Name brand on a budget: Local governments can be equipped for success with cooperative pricing
Streamlined isn’t the first word that comes to mind when discussing procurement practices—if it even comes to mind at all. Behind shoestring budgets, the cumbersome process is one of the biggest gripes agencies have. Securing quality equipment and services at the best possible price with a traditional procurement model takes a significant amount of time and effort. In addition to the man-hours required for research and drafting request for proposals (RFPs), agencies can spend weeks waiting for a bid to move through all the required steps before issuing a purchase order (PO) With markets, contractors and society in general moving at a much faster pace, these bureaucratic delays can quickly become a hindrance to efficient management.
To minimize roadblocks that might negatively impact operations, some procurement departments work with cooperative purchasing groups. These partnerships save valuable resources by streamlining the procurement process and offer agencies increased buying power. Additionally, cooperative contracts are attractive to top-tier manufacturers, making it easier for agencies to purchase the name-brand equipment they want at a price point they can afford.
Working with a cooperative purchasing group basically allows an agency to move directly from need to PO, saving dozens of man-hours and weeks of waiting. That doesn’t mean the traditional procurement method isn’t followed, though.
Cooperative groups like Sourcewell and NASPO serve specialized industries—whether that’s local governments, educational institutions, non-profits, etc. A deep understanding of the institutions they serve allows them to identify and proactively pursue contracts that will meet almost all operating needs.
Once needs are identified, cooperative purchasing groups get to work developing RFPs and invitation for bids (IFBs) for national competitive solicitations and vetting manufacturers and contractors to ensure the highest quality products and services. Like other types of cooperatives, purchasing co-ops use collective buying power to competitively solicit better equipment and service contracts. With the buying power of multiple agencies—up to tens of thousands in some cases—cooperative groups can secure competitive solicited contracts with top-tier manufacturers that often provide better terms than alternative procurement methods. The resulting contract is available to participating agencies free of charge.

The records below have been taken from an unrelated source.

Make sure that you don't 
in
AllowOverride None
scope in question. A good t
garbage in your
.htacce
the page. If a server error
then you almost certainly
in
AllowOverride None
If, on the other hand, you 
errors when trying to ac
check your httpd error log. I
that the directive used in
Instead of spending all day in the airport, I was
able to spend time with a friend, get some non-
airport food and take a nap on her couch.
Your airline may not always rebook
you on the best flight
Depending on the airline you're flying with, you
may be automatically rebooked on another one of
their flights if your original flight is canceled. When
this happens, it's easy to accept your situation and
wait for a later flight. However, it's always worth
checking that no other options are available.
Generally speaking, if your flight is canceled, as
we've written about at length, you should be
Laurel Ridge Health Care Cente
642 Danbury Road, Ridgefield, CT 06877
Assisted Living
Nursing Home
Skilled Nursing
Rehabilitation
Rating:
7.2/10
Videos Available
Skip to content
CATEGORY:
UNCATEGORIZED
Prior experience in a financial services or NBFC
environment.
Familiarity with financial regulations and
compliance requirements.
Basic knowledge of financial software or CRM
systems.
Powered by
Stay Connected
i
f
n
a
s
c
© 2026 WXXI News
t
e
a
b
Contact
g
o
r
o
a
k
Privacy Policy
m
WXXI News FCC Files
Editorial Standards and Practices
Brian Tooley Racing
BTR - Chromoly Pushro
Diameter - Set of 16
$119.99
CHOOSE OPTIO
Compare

By taking on more time-consuming aspects of the procurement process, purchasing co-ops significantly reduce man-hours for participating agencies for greater project efficiency. Additionally, unlike traditional single-use contracts, cooperative purchasing contracts often last for several years—up to five in some cases—allowing institutions to take advantage of a contract more than once. In addition to continued time savings, this can be a great help during budgeting sessions.
From the manufacturing side, the nationwide nature of and longer duration offered by cooperative contracts are very attractive. That’s not to say manufacturers won’t respond to a single-use RFP from an individual agency, but, like anyone else, they’re looking to streamline whenever possible. Responding to one national RFP greatly increases efficiency, and the longer duration provides an element of stability not offered by one-off opportunities.
However, not every manufacturer can take advantage of cooperative purchasing contracts—resulting in a win for government agencies. Ensuring access across the entire country, and sometimes all North America, requires an extensive dealer network and top-notch manufacturing output. Because of this, cooperative procurement contracts are often awarded to big-name manufacturers with the necessary reach and coast-to-coast support. Combined with more favorable terms thanks to increased buying power, this gives participating agencies access to the name-brand equipment they want at a price point they might not have been able to negotiate on their own.
Despite their national footprint, cooperative purchasing contracts are still fulfilled locally, limiting the number of parties involved and keeping investments in the community. With cooperative contracts, an agency simply must approach their local dealer, acquire the equipment they need and complete the purchase. The variables are pre-negotiated, saving time and effort on both sides and allowing dealers and government agencies to establish a more traditional customer/seller relationship without the stress of RFPs and long bidding windows. Most dealers are already aware of the contracts pertaining to their brands and models, so learning more is as simple as stopping by the lot to discuss equipment needs. Additionally, working with local dealers ensures equipment, parts and services can be handled in town providing faster turnaround for increased efficiency.
Equipped for success
For many government agencies, finding ways to streamline operations and stretch budgets is paramount. Reducing workloads and wait times with cooperative purchasing just makes sense. Providing the durable, name-brand equipment crews want is just the icing on the cake.
Reaching out to local equipment dealers or working with cooperative purchasing groups directly can help determine the overall benefit for a particular organization. Manufacturers with dedicated government sales departments can also offer valuable insight. Before the next budget cycle begins, take time to review available options. It’s likely there’s a cooperative purchasing contract with the name-brand equipment crews want that won’t blow the budget.
Randy Fuss serves as the director, government accounts for Doosan Bobcat and Bobcat Company in North America. Fuss leads the North America Government Accounts team and is responsible for the execution of the overall SLED (State, Local and Education) and Federal sales and marketing strategy for the government sales division. He has more than 15 years of experience serving government customers with products, contract solutions and procurement strategies to solve government challenges.